Tra essi, si facevano spazio le spirali di fumo dei caliari, miste ad odore stuzzicante di torrone, frutta caramellata, zucchero filato e noccioline americane.
Arrivati a destinazione, ci guadagnavamo uno scarso mezzo metro quadrato a persona e, giù di lì, a divorare l’attesa. Nel frangente che precedeva l’ arrivo del fercolo, ciascuno degli occupanti con la sua microstoria, diventava portatore di preghiere.
E la piazza, prevalentemente intesa come spazio privilegiato per l’aggregazione, in quel contesto, si prestava ad essere un altare a cielo aperto.
Sì, perchè il ricorso all’intercessione dei Santi, è il contrappeso alle tribolazioni che costellano la nostra vita. È la ricerca di una risposta concreta ad una delicata vicenda personale o familiare da cui non riusciremmo a svincolarci, se non con la loro mediazione.
L'”annacata” dei Cerei ci preparava all’incontro con la Santa
Poi, ad un certo momento, come per incanto, dalla spianata della Stazione Centrale, si incolonnava la lunga teoria dei Cerei. Essi, immagine esuberante del Barocco in movimento, ci preparavano, in una sorta di percorso catechetico, all’imminente incontro con Sant’Agata.

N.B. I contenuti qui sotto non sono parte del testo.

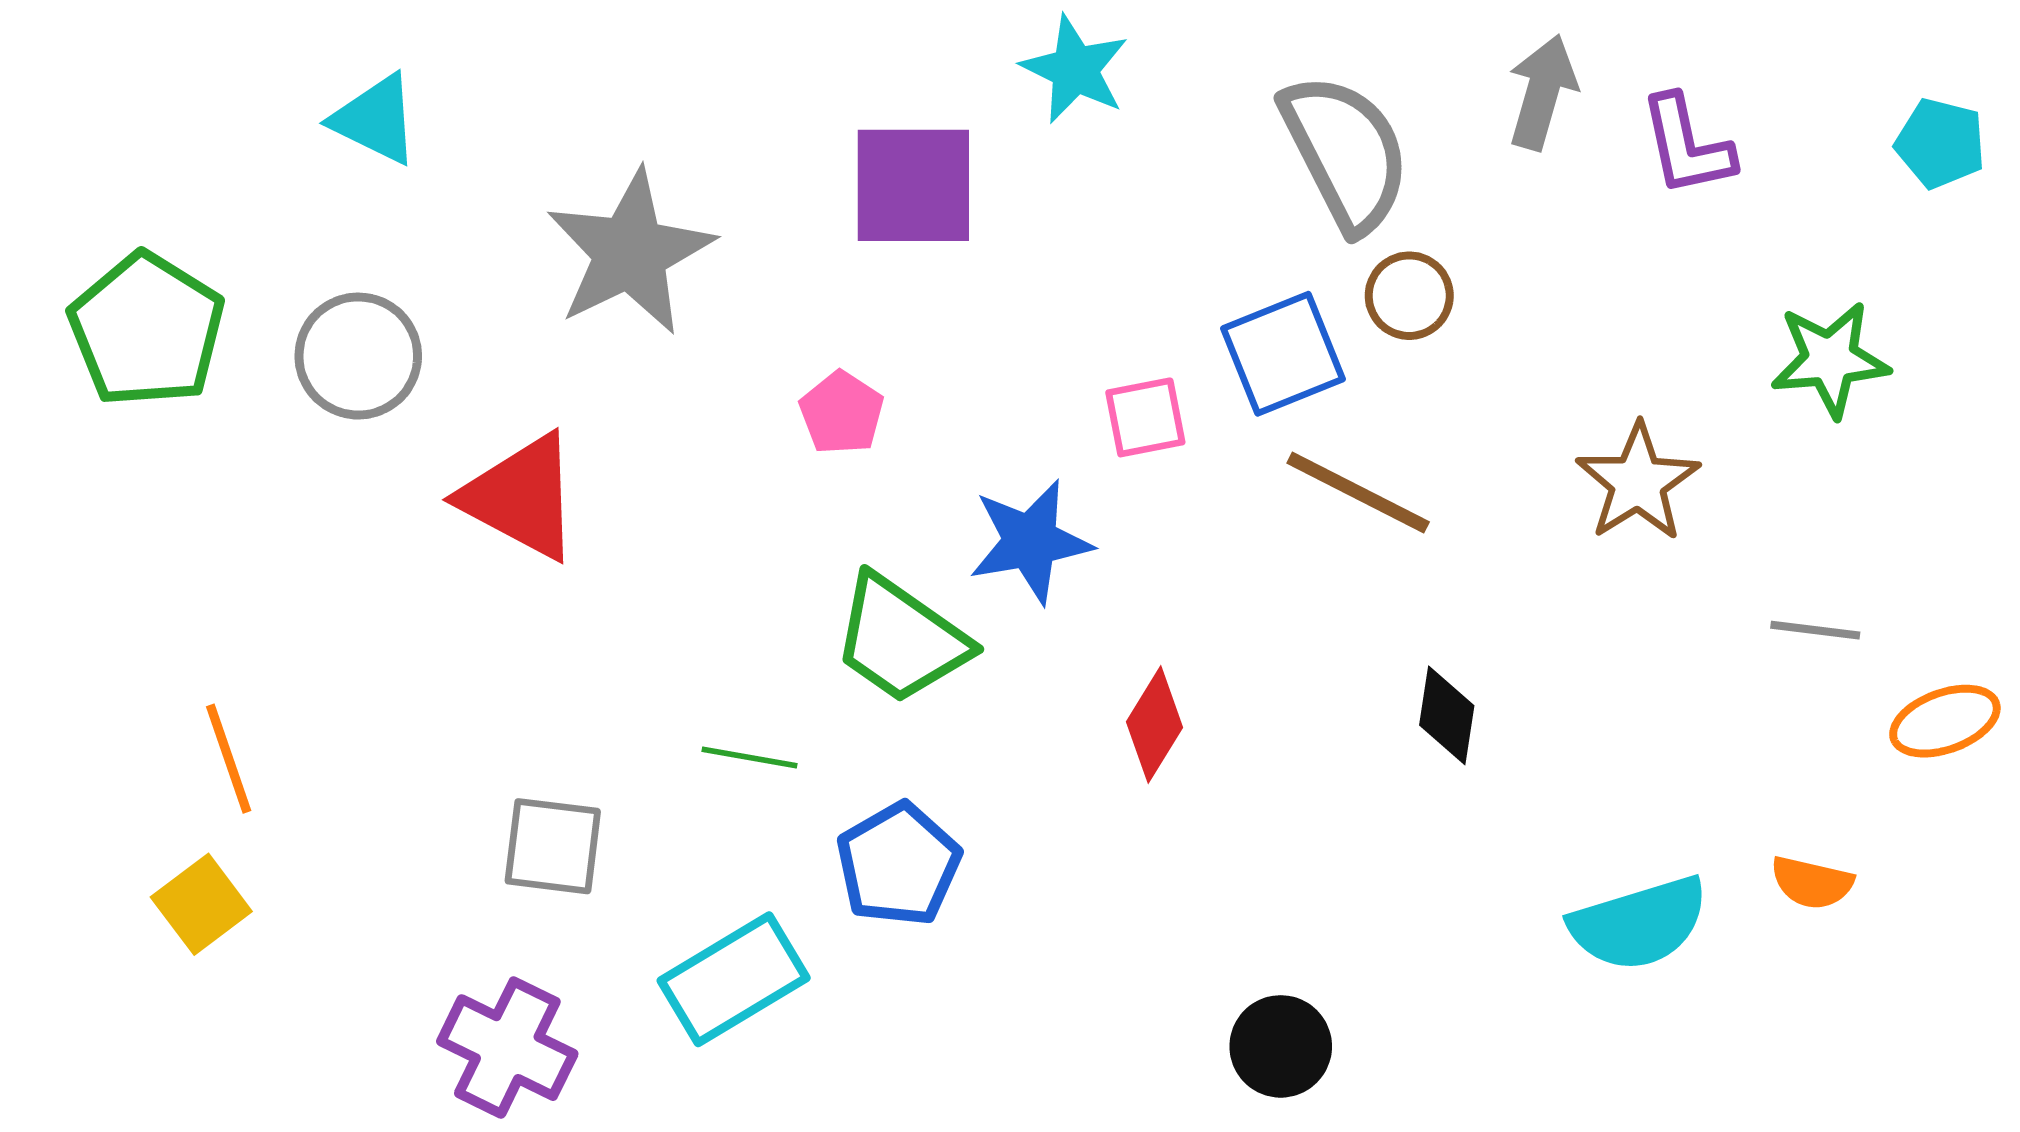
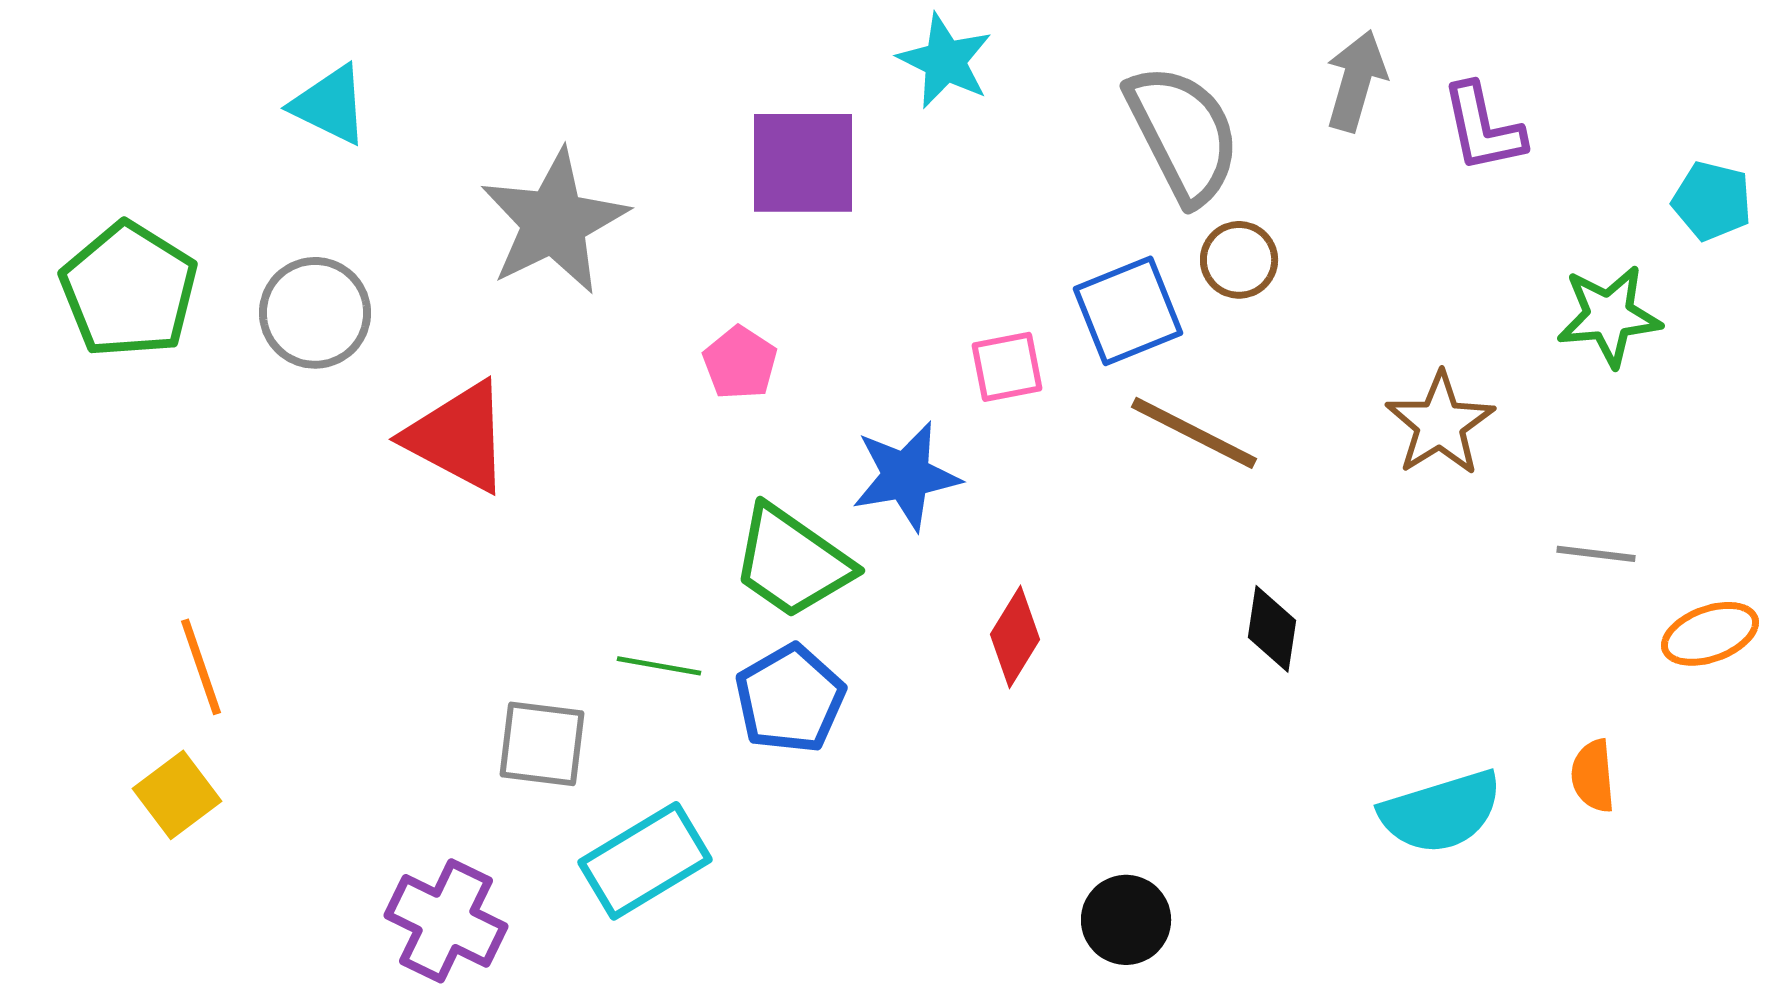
cyan pentagon: (1940, 143) -> (1712, 201), moved
gray square: (553, 846) -> (542, 744), moved
blue pentagon: (899, 864) -> (790, 699), moved
orange semicircle: (1812, 883) -> (1593, 776), turned 72

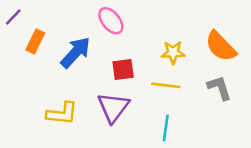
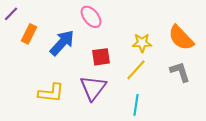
yellow line: (166, 85) -> (136, 70), turned -55

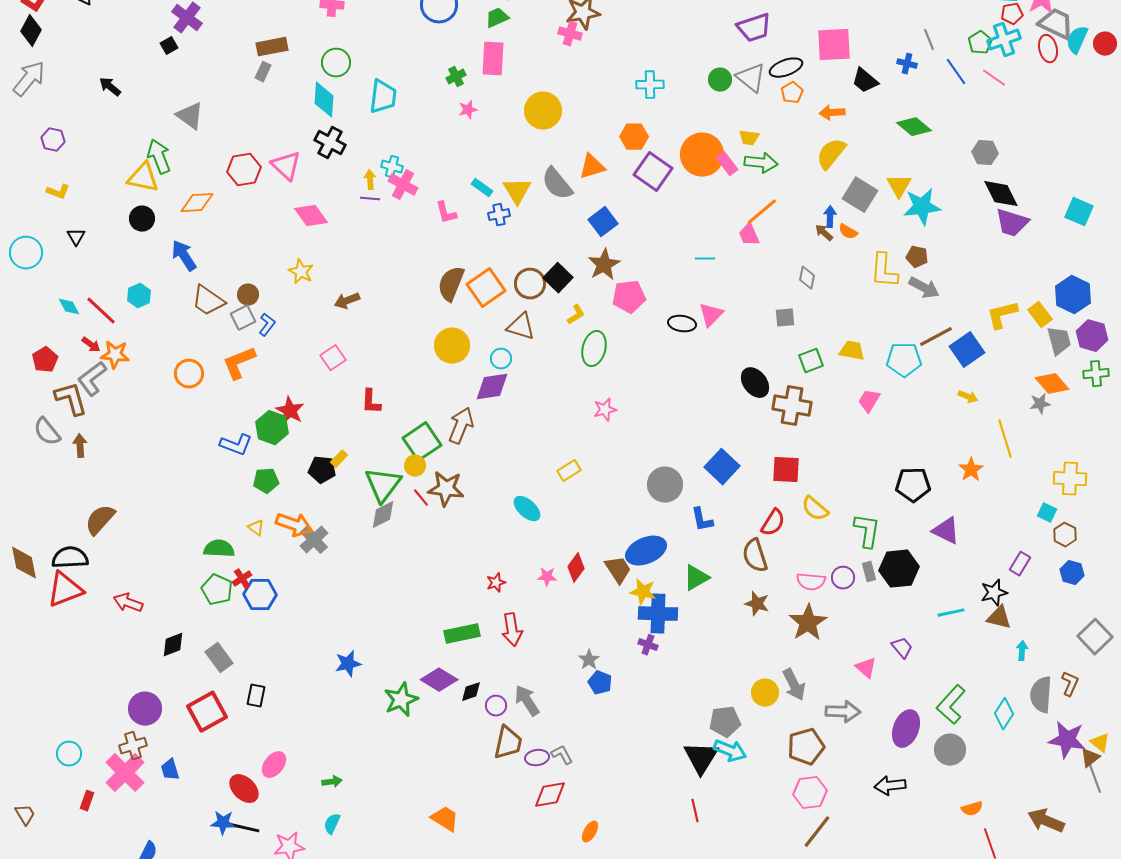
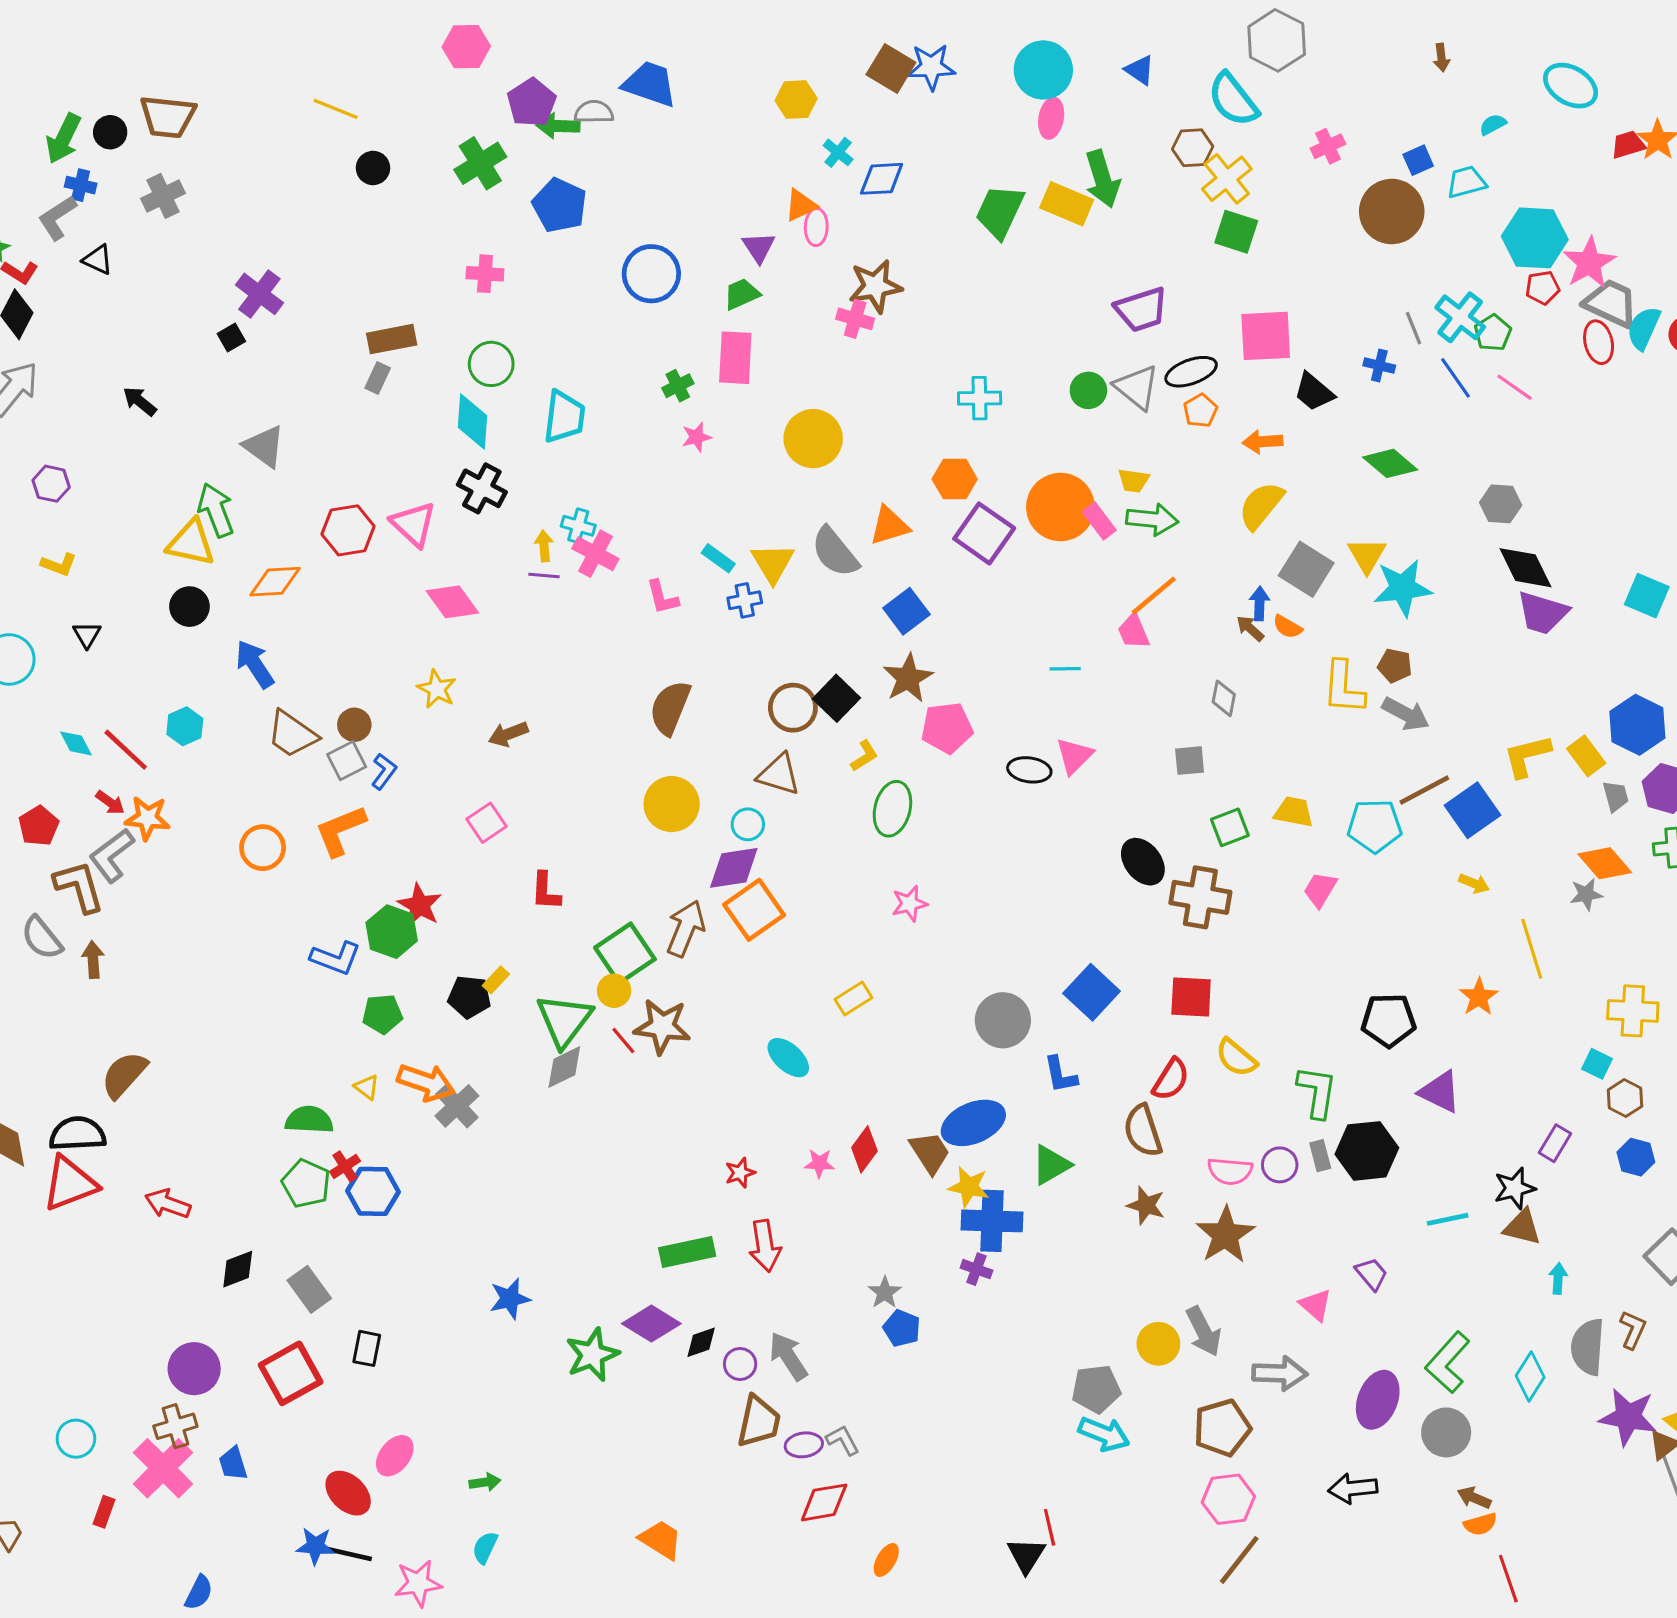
cyan cross: (1004, 40) -> (1460, 317), moved, turned -32
orange square: (486, 288) -> (754, 910), moved
gray trapezoid: (1059, 341) -> (1616, 796), size x0.7
black triangle: (701, 758) -> (1026, 1555), moved, size x0.7
brown arrow: (1046, 821) -> (1474, 1498), moved, size x0.6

Mentre i vari siparietti istoriati scorrevano in successione, tutti ammiravamo l’imponenza di quelle magnifiche strutture che si dinoccolavano con la classica “annacata”.
Dopo che l’ultima candelora spariva lungo la Via Umberto verso via Grotte bianche, l’attesa si faceva più trepidante. E quando il momento fatidico era ad un tiro di schioppo, lo si percepiva nell’istante in cui la confusione si infittiva come le tessere di un grande mosaico.
Una pioggia di strisce di carta colorata salutava finalmente l’arrivo del fercolo.
L’ insistente scoppio della moschetteria, sottolineava che Sant’Agata aveva rivolto il suo sguardo verso la piazza.
L’incanto della Patrona aveva trasformato, però, quel fragore in inno di gloria che, come profumo d’incenso, si elevava in cielo.
L’emozione dell’incontro
E mentre la folla si diradava per assieparsi alla Fera o’ Luni, il lungo cordone dei “cittadini” si liquefaceva su tutta la via, alla stregua di un placido flusso sanguigno.
All’apice del lungo fiume di sacchi bianchi, procedeva lenta e solenne, l’immagine di Sant’Agata. Tutti, all’incedere del fercolo, salutavamo le Sacre Reliquie con il segno di croce.
Lacrime di commozione scivolavano silenziose e segrete. In quel niente detto, c’era la profondità di una richiesta che Agata Patrona avrà presentato al Suo Signore.
Poi col cuore contento, si tornava a casa.
Mentre ci incamminavamo, era un rigirarsi di continuo per guadagnare anche l’ultima immagine del fercolo che svaniva in lontananza.
Alle 17, 30, tornato papà dal lavoro, gli raccontai per filo e per segno, con lo stupore di un bambino, l’esperienza della mia prima festa .
Egli, orgoglioso della mia accurata narrazione, mi disse che di lì a poco, anche lui, sarebbe andato ad omaggiare Sant’Agata. “L’ aspetterò mentre scende su via Plebiscito – disse – e ti racconterò come lì, si prega e si piange di amore per Lei”. Parole appassionate.
Non ricordo cosa poi mi disse. Ricordo solo che, da quel 4 febbraio, Sant’ Agata è entrata nel mio cuore!